Keep reviewing your financial plan throughout the selling and buying process. Changes in the real estate market, interest rates, or your personal circumstances may require adjustments to your budget or strategy. Stay flexible and be prepared to make informed decisions based on updated information.
Consider consulting with financial advisors, real estate agents, mortgage brokers, and tax professionals to help navigate the complexities of selling and buying properties. They can provide valuable insights, help you optimize your finances, and ensure you are making informed decisions.
With Budget 2023, the Singapore government has increased housing grants to offer better support for families and singles purchasing their first homes. Here’s a breakdown of the available grants for those buying HDB resale flats.
For first-time families purchasing a resale flat, the maximum CPF Housing Grant has been increased:
2- to 4-room flats: From $50,000 to $80,000.
5-room or larger flats: From $40,000 to $50,000.
As of April 1, 2023, eligible families can receive up to $80,000 through the CPF Housing Grant. Applicants who submitted their resale application on or after February 14, 2023, 3:30 PM, are eligible for the increased grant, which will be credited to their CPF account within 3 months of resale completion.
Eligibility Criteria:
First-timer family buying an HDB resale flat.
At least one applicant must be a Singapore citizen, with the second being either a citizen or permanent resident.
Minimum age: 21 years.
Applicants must not have received any prior housing subsidy.
Gross monthly household income must not exceed $14,000 (or $21,000 for extended or multi-generational families).
No ownership or interest in any local or overseas private property.
The flat should not be involved in any Selective En bloc Redevelopment Scheme (SERS).
No private property disposal within 30 months before the flat application.
Remaining lease of the property must be more than 20 years.
The Enhanced CPF Housing Grant (EHG) applies to both new and resale flat purchases.

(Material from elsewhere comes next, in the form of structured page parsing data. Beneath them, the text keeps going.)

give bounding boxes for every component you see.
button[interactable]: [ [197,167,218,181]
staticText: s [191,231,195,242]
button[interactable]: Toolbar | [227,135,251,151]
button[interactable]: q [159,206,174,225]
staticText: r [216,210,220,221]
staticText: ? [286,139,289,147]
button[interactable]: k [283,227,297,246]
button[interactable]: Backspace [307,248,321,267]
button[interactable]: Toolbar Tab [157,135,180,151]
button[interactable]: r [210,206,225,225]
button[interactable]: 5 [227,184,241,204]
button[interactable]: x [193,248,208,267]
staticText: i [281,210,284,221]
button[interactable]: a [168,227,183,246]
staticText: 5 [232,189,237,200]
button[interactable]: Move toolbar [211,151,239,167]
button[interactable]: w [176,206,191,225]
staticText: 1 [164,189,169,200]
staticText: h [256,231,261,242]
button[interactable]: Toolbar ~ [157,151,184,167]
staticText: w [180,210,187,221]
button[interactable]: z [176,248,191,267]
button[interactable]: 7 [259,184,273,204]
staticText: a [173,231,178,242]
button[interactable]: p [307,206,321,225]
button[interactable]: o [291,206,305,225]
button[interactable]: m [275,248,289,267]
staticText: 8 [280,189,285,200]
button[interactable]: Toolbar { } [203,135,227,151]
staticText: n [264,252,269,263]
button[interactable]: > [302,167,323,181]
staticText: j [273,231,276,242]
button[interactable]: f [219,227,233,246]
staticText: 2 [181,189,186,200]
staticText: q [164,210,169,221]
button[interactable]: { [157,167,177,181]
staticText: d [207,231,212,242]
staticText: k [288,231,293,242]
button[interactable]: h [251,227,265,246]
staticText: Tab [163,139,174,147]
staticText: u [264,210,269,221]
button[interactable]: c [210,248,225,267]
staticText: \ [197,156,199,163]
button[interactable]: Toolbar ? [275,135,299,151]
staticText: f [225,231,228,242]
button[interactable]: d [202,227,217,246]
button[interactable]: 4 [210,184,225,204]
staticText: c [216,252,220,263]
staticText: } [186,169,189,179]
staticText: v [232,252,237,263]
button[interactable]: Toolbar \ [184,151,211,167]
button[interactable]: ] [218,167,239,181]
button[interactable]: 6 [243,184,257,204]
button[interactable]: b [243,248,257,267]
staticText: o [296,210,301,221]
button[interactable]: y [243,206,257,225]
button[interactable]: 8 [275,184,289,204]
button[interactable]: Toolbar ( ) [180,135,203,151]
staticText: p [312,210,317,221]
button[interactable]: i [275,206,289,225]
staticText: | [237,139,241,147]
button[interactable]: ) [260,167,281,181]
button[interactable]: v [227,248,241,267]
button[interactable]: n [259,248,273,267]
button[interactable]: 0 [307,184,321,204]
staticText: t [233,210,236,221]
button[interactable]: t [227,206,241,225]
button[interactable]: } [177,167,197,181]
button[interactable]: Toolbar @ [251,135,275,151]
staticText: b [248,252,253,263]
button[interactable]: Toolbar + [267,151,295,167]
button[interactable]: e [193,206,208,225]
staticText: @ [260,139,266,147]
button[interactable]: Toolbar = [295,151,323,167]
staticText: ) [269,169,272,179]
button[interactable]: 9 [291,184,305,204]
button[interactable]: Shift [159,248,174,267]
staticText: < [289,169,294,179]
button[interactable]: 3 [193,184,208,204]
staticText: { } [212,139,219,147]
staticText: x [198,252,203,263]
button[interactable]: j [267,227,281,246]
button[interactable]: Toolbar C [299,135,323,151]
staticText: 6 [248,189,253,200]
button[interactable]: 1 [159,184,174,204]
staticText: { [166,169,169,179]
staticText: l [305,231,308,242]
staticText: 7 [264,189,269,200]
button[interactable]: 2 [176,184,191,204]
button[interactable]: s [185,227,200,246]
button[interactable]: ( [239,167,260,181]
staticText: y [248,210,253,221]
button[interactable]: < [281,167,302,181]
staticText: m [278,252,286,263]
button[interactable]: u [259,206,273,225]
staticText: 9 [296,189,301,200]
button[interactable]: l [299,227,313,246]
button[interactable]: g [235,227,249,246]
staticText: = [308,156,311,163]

First-time families qualifying for the CPF Housing Grant can apply for EHG and receive up to $80,000 in additional support.
Living with parents/child: Receive $30,000.
Living near parents/child (within 4 km): Receive $20,000.
In total, first-time families can benefit from up to $190,000 in housing grants—a significant increase of $30,000 from previous amounts.
For first-timer singles purchasing a resale flat, the maximum CPF Housing Grant has been raised:
2- to 4-room flats: From $25,000 to $40,000.
5-room or larger flats: From $20,000 to $25,000.
Eligible singles can receive up to $40,000 starting April 1, 2023, with those submitting applications on or after February 14, 2023, 3:30 PM, qualifying for the increased grant amount, which will be credited within 3 months of resale completion.
Eligibility Criteria:
First-timer singles (aged 35 or above) purchasing a resale flat alone, with another first-timer single, or with parents.
Alternatively, first-timer singles aged 21 or above purchasing with a non-resident spouse.
Must be a Singaporean citizen.
Must not have received any prior housing subsidy.
Monthly gross household income should not exceed $7,000 (or $14,000 when purchasing with family or other singles).
No ownership or interest in local or overseas private property.
The flat should not be involved in any SERS project.
No private property disposal within 30 months before the flat application.
Remaining lease of the property must be more than 20 years.
First-timer singles purchasing a resale flat who qualify for the CPF Housing Grant can also apply for the EHG. The grant offers up to $40,000. When purchasing with another first-timer single, both parties can each qualify for EHG, receiving up to a combined $80,000.
Living with parents/child: Receive $15,000.
Living near parents/child (within 4 km): Receive $10,000.
In total, eligible first-timer singles can receive up to $95,000 in housing grants—an increase of $15,000.